** Opening Data extract block **

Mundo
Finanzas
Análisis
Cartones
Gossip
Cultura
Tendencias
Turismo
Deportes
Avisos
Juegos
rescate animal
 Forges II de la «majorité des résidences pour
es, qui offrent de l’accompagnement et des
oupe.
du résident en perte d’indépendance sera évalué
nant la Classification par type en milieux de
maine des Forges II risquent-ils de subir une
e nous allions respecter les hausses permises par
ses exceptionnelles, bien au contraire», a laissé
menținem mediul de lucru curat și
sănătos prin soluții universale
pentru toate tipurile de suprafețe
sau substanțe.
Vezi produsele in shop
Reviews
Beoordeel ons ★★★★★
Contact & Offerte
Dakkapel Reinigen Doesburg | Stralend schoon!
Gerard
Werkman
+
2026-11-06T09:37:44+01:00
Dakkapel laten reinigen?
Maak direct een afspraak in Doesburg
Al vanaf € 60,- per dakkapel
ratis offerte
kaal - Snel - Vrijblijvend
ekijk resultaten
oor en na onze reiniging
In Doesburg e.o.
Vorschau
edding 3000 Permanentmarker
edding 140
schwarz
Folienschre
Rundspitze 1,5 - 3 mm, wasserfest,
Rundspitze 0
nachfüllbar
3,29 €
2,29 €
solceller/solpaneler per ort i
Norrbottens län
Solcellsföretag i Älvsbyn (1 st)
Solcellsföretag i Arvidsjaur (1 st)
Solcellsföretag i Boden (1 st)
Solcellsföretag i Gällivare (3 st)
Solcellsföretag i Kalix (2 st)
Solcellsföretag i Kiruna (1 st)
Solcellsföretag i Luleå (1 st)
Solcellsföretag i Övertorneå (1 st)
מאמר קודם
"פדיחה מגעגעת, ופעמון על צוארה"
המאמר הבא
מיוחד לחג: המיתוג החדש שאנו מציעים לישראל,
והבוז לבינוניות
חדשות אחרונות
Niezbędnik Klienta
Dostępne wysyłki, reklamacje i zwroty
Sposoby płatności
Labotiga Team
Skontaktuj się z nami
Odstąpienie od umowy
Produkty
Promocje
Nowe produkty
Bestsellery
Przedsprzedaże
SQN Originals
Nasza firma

** Closing Data extract block **
** Opening Data extract block **

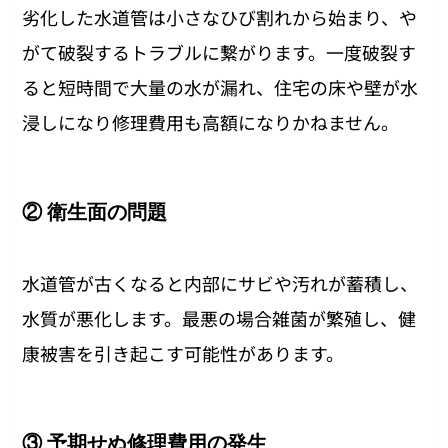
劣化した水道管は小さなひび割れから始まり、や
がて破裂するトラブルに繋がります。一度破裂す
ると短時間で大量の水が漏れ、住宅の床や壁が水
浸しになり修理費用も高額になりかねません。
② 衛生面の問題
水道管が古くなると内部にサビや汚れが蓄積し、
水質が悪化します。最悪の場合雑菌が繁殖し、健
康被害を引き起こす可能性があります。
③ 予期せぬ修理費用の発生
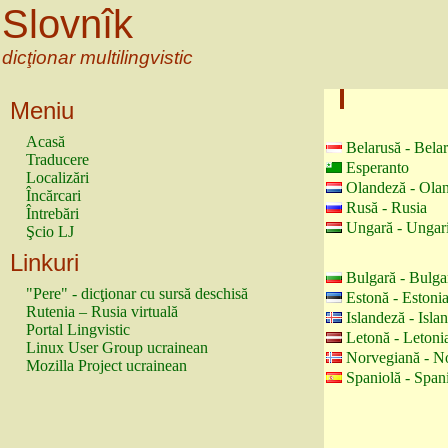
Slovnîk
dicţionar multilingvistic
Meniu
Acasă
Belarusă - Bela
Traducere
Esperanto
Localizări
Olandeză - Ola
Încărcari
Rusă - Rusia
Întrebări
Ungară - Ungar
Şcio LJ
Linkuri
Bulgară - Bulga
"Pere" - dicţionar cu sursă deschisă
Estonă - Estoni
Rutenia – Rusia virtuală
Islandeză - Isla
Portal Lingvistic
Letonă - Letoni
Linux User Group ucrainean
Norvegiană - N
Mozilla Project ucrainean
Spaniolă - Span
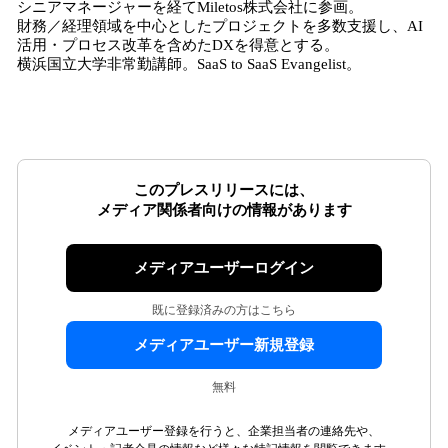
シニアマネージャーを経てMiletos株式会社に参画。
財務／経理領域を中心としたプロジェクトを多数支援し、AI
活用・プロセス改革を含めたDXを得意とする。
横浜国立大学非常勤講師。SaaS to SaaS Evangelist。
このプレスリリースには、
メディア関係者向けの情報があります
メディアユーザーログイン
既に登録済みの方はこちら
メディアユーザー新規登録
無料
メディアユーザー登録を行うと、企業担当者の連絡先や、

** Closing Data extract block **

What to work on>
Of the lines above, extract only those from the line with "メディアユーザーログイン" to the line with "メディアユーザー登録を行うと、企業担当者の連絡先や、", both included, exactly as written.

The completed task>
メディアユーザーログイン
既に登録済みの方はこちら
メディアユーザー新規登録
無料
メディアユーザー登録を行うと、企業担当者の連絡先や、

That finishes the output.